North Carolina
NC’s Morrow wants Trump to put her in charge of US education policy
North Carolina voters may have rejected her at the ballot box Tuesday, but Michele Morrow is hoping President-elect Donald Trump won’t when he takes office in January.
Morrow, a Republican homeschooling advocate who lost to Democrat Mo Green in the race to become North Carolina’s superintendent of public schools, is now asking Trump to name her as the new U.S. Secretary of Education.
Most education policy and funding in the U.S. is carried out by state and local governments, not the federal government.
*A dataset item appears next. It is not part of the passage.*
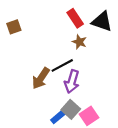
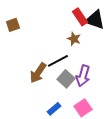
red rectangle: (75, 18) -> (80, 17), moved
purple arrow: (72, 82) -> (83, 76), moved
gray square: (71, 109) -> (66, 79), moved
The federal education department’s priorities include administering a program focused on boosting funding to schools in low-income areas, administering student loans and policing schools and colleges for allegations of racial or gender-based discrimination.
Morrow said she’d look to slash the department’s work on racial equity and withhold funding from states that disagree, saying it goes against a “pro-America” approach to schooling.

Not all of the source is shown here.